> **Source records**
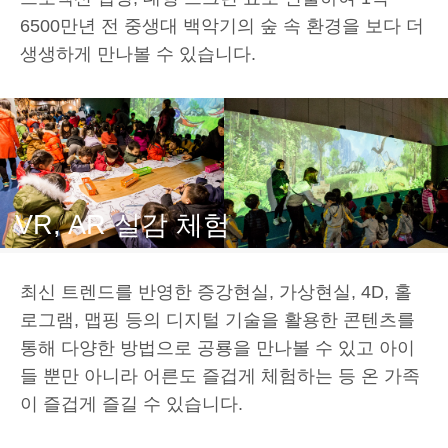
6500만년 전 중생대 백악기의 숲 속 환경을 보다 더
생생하게 만나볼 수 있습니다.
VR, AR 실감 체험
최신 트렌드를 반영한 증강현실, 가상현실, 4D, 홀
로그램, 맵핑 등의 디지털 기술을 활용한 콘텐츠를
통해 다양한 방법으로 공룡을 만나볼 수 있고 아이
들 뿐만 아니라 어른도 즐겁게 체험하는 등 온 가족
이 즐겁게 즐길 수 있습니다.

> **Assigned task**
Would you return exactly, and only, the lines beginning at the one with "최신 트렌드를 반영한 증강현실, 가상현실, 4D, 홀" and ending at the last line of the listing?

> **Result of the exercise**
최신 트렌드를 반영한 증강현실, 가상현실, 4D, 홀
로그램, 맵핑 등의 디지털 기술을 활용한 콘텐츠를
통해 다양한 방법으로 공룡을 만나볼 수 있고 아이
들 뿐만 아니라 어른도 즐겁게 체험하는 등 온 가족
이 즐겁게 즐길 수 있습니다.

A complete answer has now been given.